### Work instructions
Give back exactly the lines of the data below, starting with the line that has "así suena la historia tropical en Bogotá" and going on through the line that has "Contenido relacionado".

Segment Start: Dataset extract

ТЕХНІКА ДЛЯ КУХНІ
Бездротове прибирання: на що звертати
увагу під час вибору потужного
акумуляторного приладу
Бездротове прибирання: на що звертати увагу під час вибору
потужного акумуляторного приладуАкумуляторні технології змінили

Segment End: Dataset extract
Segment Start: Dataset extract

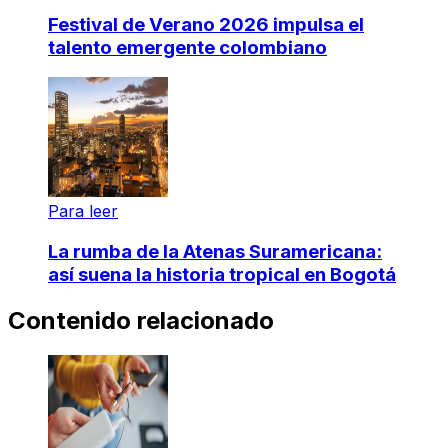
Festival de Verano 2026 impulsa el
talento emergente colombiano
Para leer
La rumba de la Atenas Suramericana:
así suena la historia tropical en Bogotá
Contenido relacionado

Segment End: Dataset extract

### Solution
así suena la historia tropical en Bogotá
Contenido relacionado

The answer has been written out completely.